Specific Safety Issues With Ogen
Warnings and precautions to be aware of prior to using Ogen include the following:
- Ogen should never be used to prevent heart disease (see Hormone Replacement Therapy and Heart Health for more information), as it is not effective for this use.
- For women who still have a uterus (who have not had a hysterectomy), taking Ogen alone (without a progestin) increases the risk of endometrial cancer (cancer of the lining of the uterus). Women who still have a uterus should take Ogen with a progestin medication.
- Let your healthcare provider know if you have abnormal vaginal bleeding, such as heavy bleeding or bleeding between periods, while taking Ogen, as this may be a sign of precancerous or cancerous changes in the uterus. Your healthcare provider can perform the necessary tests to rule out cancer.
- Studies have shown that estrogen hormone replacement therapy increases the risk of strokes and blood clots in the legs.
- Your healthcare provider should make sure that you are appropriately treated for any risk factors for heart disease or blood clots before you take Ogen. Possible risk factors include:
- When possible, Ogen should be stopped four to six weeks before many surgeries in order to help prevent blood clots.
- Estrogen drugs, with or without a progestin, may increase the risk of breast cancer. Proper screening and monitoring as determined by your healthcare provider, such as yearly mammograms and monthly self breast exams, is recommended.
- Estrogen drugs, with or without a progestin, seem to increase the risk of dementia. In no case should Ogen be used to prevent or treat dementia, as it is not effective for this use.
- Ogen may worsen epilepsy, porphyria, asthma, diabetes, migraine headaches, lupus, and hepatic hemangiomas.
- Women who take estrogen have an increased risk for gallbladder disease.
- Let your healthcare provider know right away if you notice any vision changes while taking the drug. This can signal a blood clot in the retina, a possible side effect of Ogen.
- Ogen can cause high blood pressure (hypertension) or high triglycerides in some women. Your healthcare provider should monitor you for these problems while you are taking the drug.
- If you have had jaundice (yellowing of the whites of the eyes or skin) due to estrogens or pregnancy in the past, Ogen could cause similar problems to recur. If this happens, your healthcare provider will probably advise you to stop taking it.
- If you have an underactive thyroid (hypothyroidism), Ogen may increase your body's requirement for thyroid hormones. Your healthcare provider should monitor you and adjust the dose of your thyroid medications as necessary.
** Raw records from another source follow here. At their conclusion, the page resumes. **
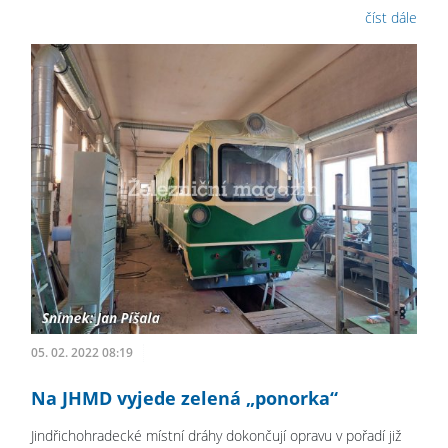
číst dále
05. 02. 2022 08:19
Na JHMD vyjede zelená „ponorka“
Jindřichohradecké místní dráhy dokončují opravu v pořadí již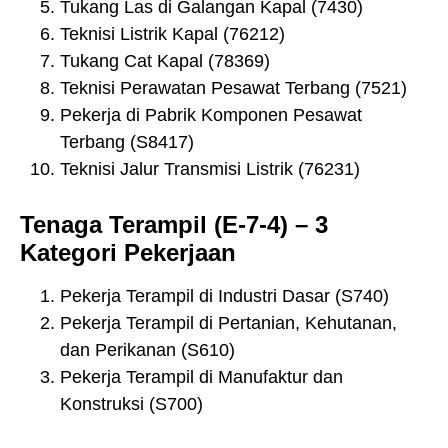
Tukang Las di Galangan Kapal (7430)
Teknisi Listrik Kapal (76212)
Tukang Cat Kapal (78369)
Teknisi Perawatan Pesawat Terbang (7521)
Pekerja di Pabrik Komponen Pesawat
Terbang (S8417)
Teknisi Jalur Transmisi Listrik (76231)
Tenaga Terampil (E-7-4) – 3
Kategori Pekerjaan
Pekerja Terampil di Industri Dasar (S740)
Pekerja Terampil di Pertanian, Kehutanan,
dan Perikanan (S610)
Pekerja Terampil di Manufaktur dan
Konstruksi (S700)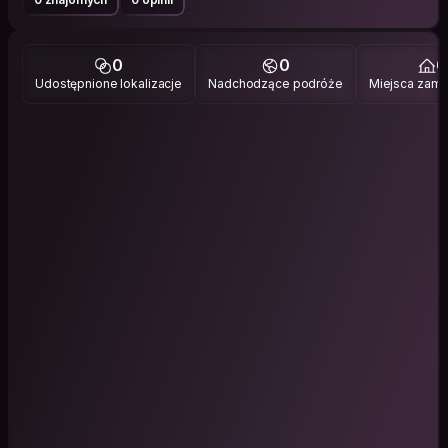
0
0
0
Udostępnione lokalizacje
Nadchodzące podróże
Miejsca zami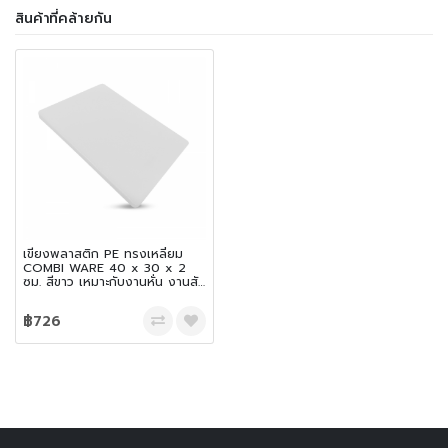
สินค้าที่คล้ายกัน
เขียงพลาสติก PE ทรงเหลี่ยม
COMBI WARE 40 x 30 x 2
ซม. สีขาว เหมาะกับงานหั่น งานสับ
และเฉือน
฿726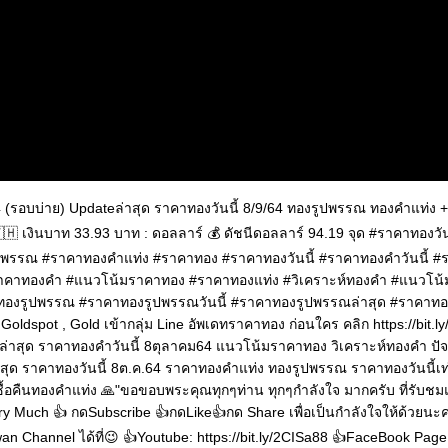
 (รอบบ่าย) Updateล่าสุด ราคาทองวันนี้ 8/9/64 ทองรูปพรรณ ทองคำแท่ง +
🇭 เงินบาท 33.93 บาท : ดอลลาร์ 💰 ดัชนีดอลลาร์ 94.19 จุด #ราคาทองวั
รรณ #ราคาทองคำแท่ง #ราคาทอง #ราคาทองวันนี้ #ราคาทองคำวันนี้ #ร
ราคาทองคำ #แนวโน้มราคาทอง #ราคาทองแท่ง #วิเคราะห์ทองคำ #แนวโน
าทองรูปพรรณ #ราคาทองรูปพรรณวันนี้ #ราคาทองรูปพรรณล่าสุด #ราคาทองอ
ldspot , Gold เข้ากลุ่ม Line อัพเดทราคาทอง ก่อนใคร คลิก https://bit.
eล่าสุด ราคาทองคำวันนี้ 8ตุลาคม64 แนวโน้มราคาทอง วิเคราะห์ทองคำ ปั
ุด ราคาทองวันนี้ 8ต.ค.64 ราคาทองคำแท่ง ทองรูปพรรณ ราคาทองวันนี้เท่
ื้อคืนทองคำแท่ง 🙏"ขอขอบพระคุณทุกๆท่าน ทุกๆกำลังใจ มากครับ ที่รับชม
y Much 👍 กดSubscribe 👍กดLike👍กด Share เพื่อเป็นกำลังใจให้ด้วยนะ
n Channel ได้ที่😉 👍Youtube: https://bit.ly/2CISa88 👍FaceBook Page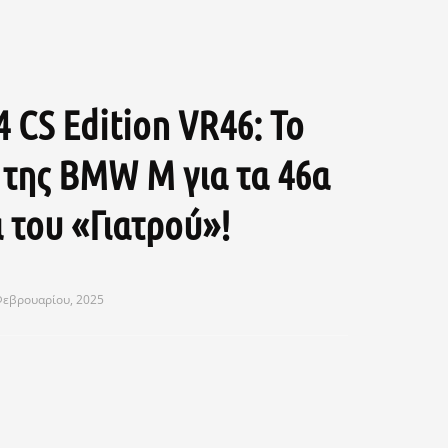
CS Edition VR46: Το
της BMW M για τα 46α
 του «Γιατρού»!
Φεβρουαρίου, 2025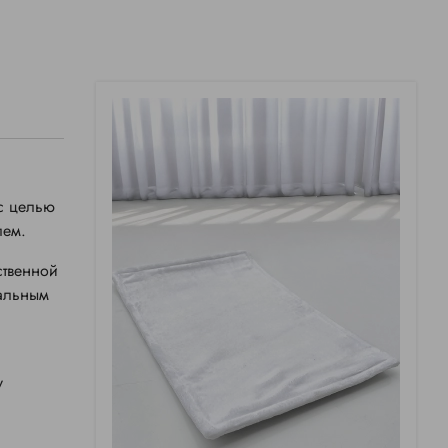
 с целью
лем.
ственной
мальным
у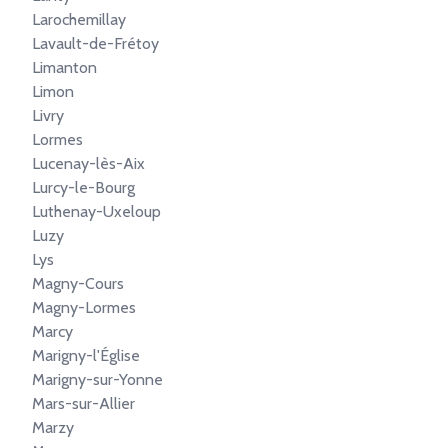
Larochemillay
Lavault-de-Frétoy
Limanton
Limon
Livry
Lormes
Lucenay-lès-Aix
Lurcy-le-Bourg
Luthenay-Uxeloup
Luzy
Lys
Magny-Cours
Magny-Lormes
Marcy
Marigny-l'Église
Marigny-sur-Yonne
Mars-sur-Allier
Marzy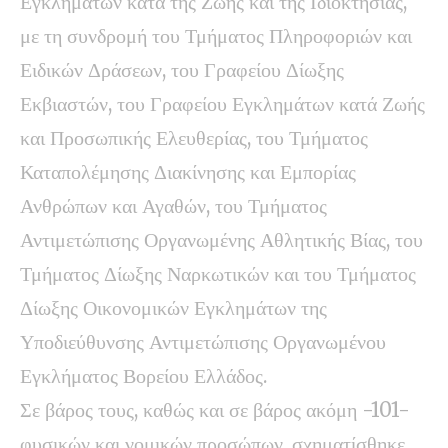
Εγκλημάτων κατά της Ζωής και της Ιδιοκτησίας,
με τη συνδρομή του Τμήματος Πληροφοριών και
Ειδικών Δράσεων, του Γραφείου Δίωξης
Εκβιαστών, του Γραφείου Εγκλημάτων κατά Ζωής
και Προσωπικής Ελευθερίας, του Τμήματος
Καταπολέμησης Διακίνησης και Εμπορίας
Ανθρώπων και Αγαθών, του Τμήματος
Αντιμετώπισης Οργανωμένης Αθλητικής Βίας, του
Τμήματος Δίωξης Ναρκωτικών και του Τμήματος
Δίωξης Οικονομικών Εγκλημάτων της
Υποδιεύθυνσης Αντιμετώπισης Οργανωμένου
Εγκλήματος Βορείου Ελλάδος.
Σε βάρος τους, καθώς και σε βάρος ακόμη -101-
φυσικών και νομικών προσώπων, σχηματίσθηκε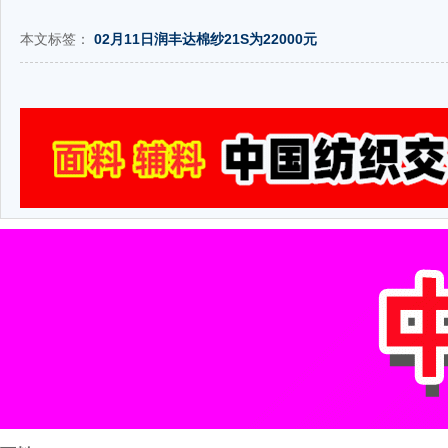
本文标签：
02月11日润丰达棉纱21S为22000元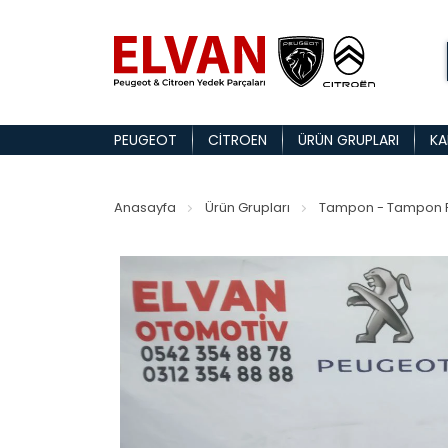
PEUGEOT
CITROEN
ÜRÜN GRUPLARI
KA
Anasayfa
Ürün Grupları
Tampon - Tampon P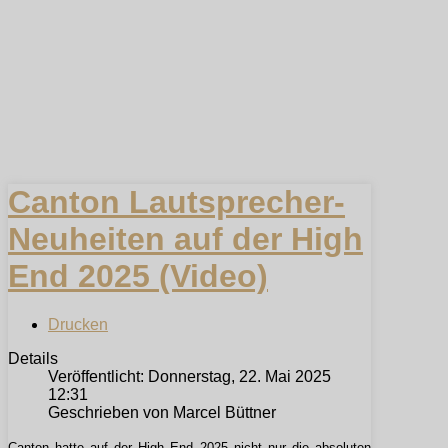
Canton Lautsprecher-
Neuheiten auf der High
End 2025 (Video)
Drucken
Details
Veröffentlicht: Donnerstag, 22. Mai 2025
12:31
Geschrieben von Marcel Büttner
Canton hatte auf der High End 2025 nicht nur die absoluten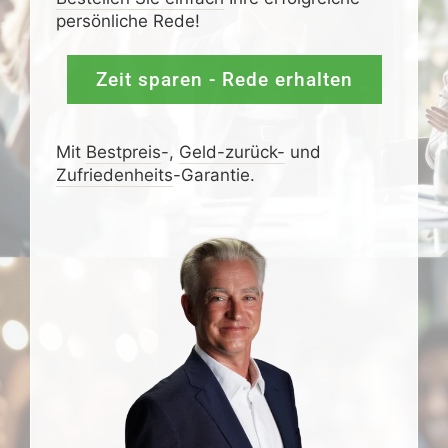
persönliche Rede!
Zeit sparen - Rede erhalten
Mit
Bestpreis
-,
Geld-zurück-
und
Zufrieden­­heits
-Garantie.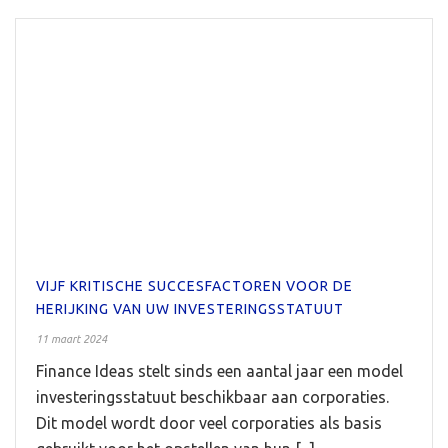
VIJF KRITISCHE SUCCESFACTOREN VOOR DE
HERIJKING VAN UW INVESTERINGSSTATUUT
11 maart 2024
Finance Ideas stelt sinds een aantal jaar een model
investeringsstatuut beschikbaar aan corporaties.
Dit model wordt door veel corporaties als basis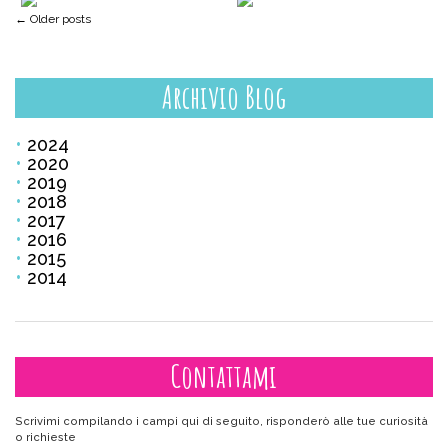
Post navigation
←
Older posts
Archivio Blog
2024
2020
2019
2018
2017
2016
2015
2014
Contattami
Scrivimi compilando i campi qui di seguito, risponderò alle tue curiosità
o richieste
- Ogen can cause fluid retention. This can cause problems for people with congestive heart failure (CHF) or kidney problems.
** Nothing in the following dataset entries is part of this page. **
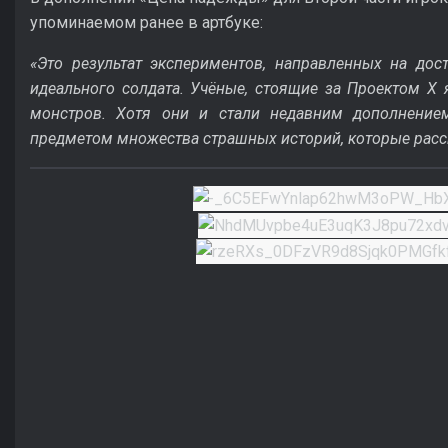
упоминаемом ранее в артбуке:
«Это результат экспериментов, направленных на дос
идеального солдата. Учёные, стоящие за Проектом Х 
монстров. Хотя они и стали недавним дополнение
предметом множества страшных историй, которые расск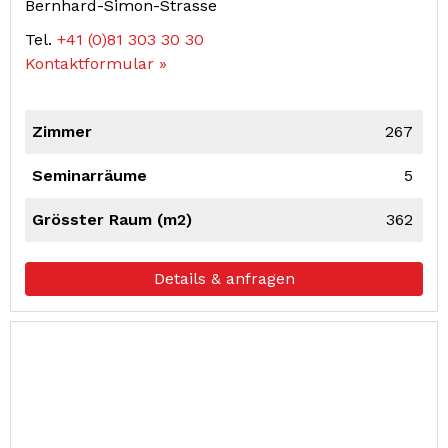
Bernhard-Simon-Strasse
Tel.
+41 (0)81 303 30 30
Kontaktformular »
Zimmer
267
Seminarräume
5
Grösster Raum (m2)
362
Details & anfragen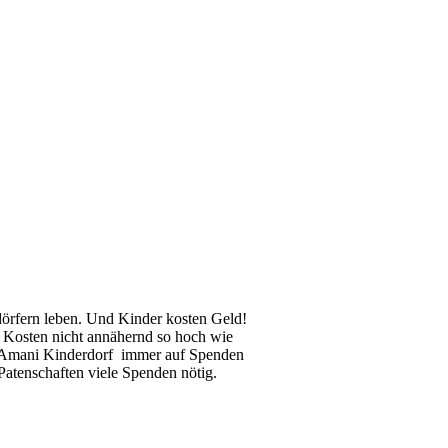
örfern leben. Und Kinder kosten Geld!
ie Kosten nicht annähernd so hoch wie
in Amani Kinderdorf immer auf Spenden
Patenschaften viele Spenden nötig.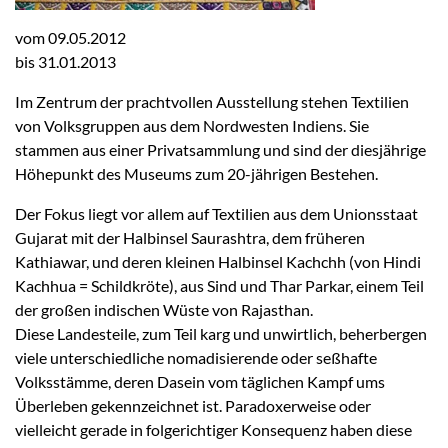
vom 09.05.2012
bis 31.01.2013
Im Zentrum der prachtvollen Ausstellung stehen Textilien
von Volksgruppen aus dem Nordwesten Indiens. Sie
stammen aus einer Privatsammlung und sind der diesjährige
Höhepunkt des Museums zum 20-jährigen Bestehen.
Der Fokus liegt vor allem auf Textilien aus dem Unionsstaat
Gujarat mit der Halbinsel Saurashtra, dem früheren
Kathiawar, und deren kleinen Halbinsel Kachchh (von Hindi
Kachhua = Schildkröte), aus Sind und Thar Parkar, einem Teil
der großen indischen Wüste von Rajasthan.
Diese Landesteile, zum Teil karg und unwirtlich, beherbergen
viele unterschiedliche nomadisierende oder seßhafte
Volksstämme, deren Dasein vom täglichen Kampf ums
Überleben gekennzeichnet ist. Paradoxerweise oder
vielleicht gerade in folgerichtiger Konsequenz haben diese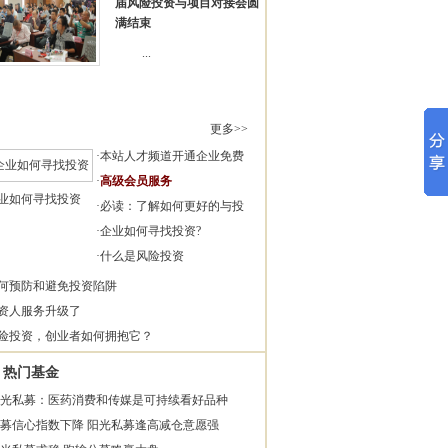
届风险投资与项目对接会圆
满结束
...
更多>>
·
本站人才频道开通企业免费
·
高级会员服务
业如何寻找投资
·
必读：了解如何更好的与投
·
企业如何寻找投资?
·
什么是风险投资
何预防和避免投资陷阱
资人服务升级了
险投资，创业者如何拥抱它？
热门基金
光私募：医药消费和传媒是可持续看好品种
募信心指数下降 阳光私募逢高减仓意愿强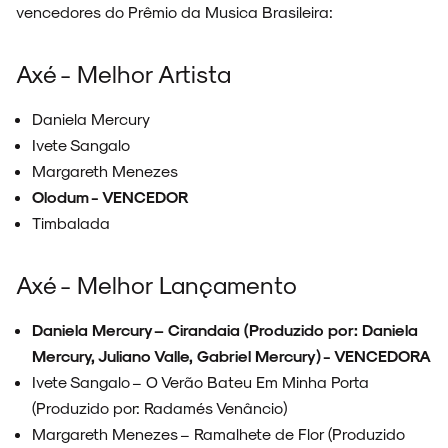
vencedores do Prêmio da Musica Brasileira:
Axé - Melhor Artista
Daniela Mercury
Ivete Sangalo
Margareth Menezes
Olodum - VENCEDOR
Timbalada
Axé - Melhor Lançamento
Daniela Mercury – Cirandaia (Produzido por: Daniela
Mercury, Juliano Valle, Gabriel Mercury) - VENCEDORA
Ivete Sangalo – O Verão Bateu Em Minha Porta
(Produzido por: Radamés Venâncio)
Margareth Menezes – Ramalhete de Flor (Produzido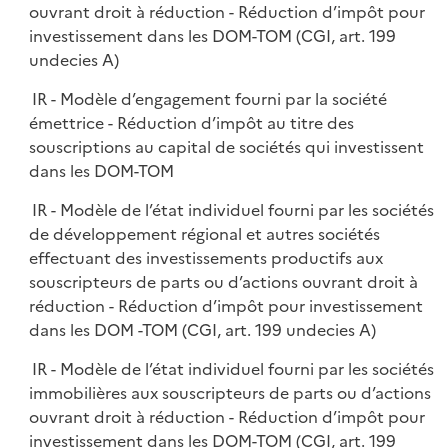
ouvrant droit à réduction - Réduction d’impôt pour
investissement dans les DOM-TOM (CGI, art. 199
undecies A)
IR - Modèle d’engagement fourni par la société
émettrice - Réduction d’impôt au titre des
souscriptions au capital de sociétés qui investissent
dans les DOM-TOM
IR - Modèle de l’état individuel fourni par les sociétés
de développement régional et autres sociétés
effectuant des investissements productifs aux
souscripteurs de parts ou d’actions ouvrant droit à
réduction - Réduction d’impôt pour investissement
dans les DOM -TOM (CGI, art. 199 undecies A)
IR - Modèle de l’état individuel fourni par les sociétés
immobilières aux souscripteurs de parts ou d’actions
ouvrant droit à réduction - Réduction d’impôt pour
investissement dans les DOM-TOM (CGI, art. 199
- The medication should be used with caution in people who have low calcium levels in the blood (known medically as hypocalcemia).
- It is not clear if Ogen increases the risk of ovarian cancer. Some studies have shown an increased risk, while others have not.
- The medication can make endometriosis symptoms worse.
- Ogen can interact with a number of different medications (see Ogen Drug Interactions).
- Ogen should not be used during pregnancy (see Ogen and Pregnancy).
- Ogen does pass through breast milk. Therefore, if you are breastfeeding or plan to start, discuss this with your healthcare provider prior to taking the drug (see Ogen and Breastfeeding).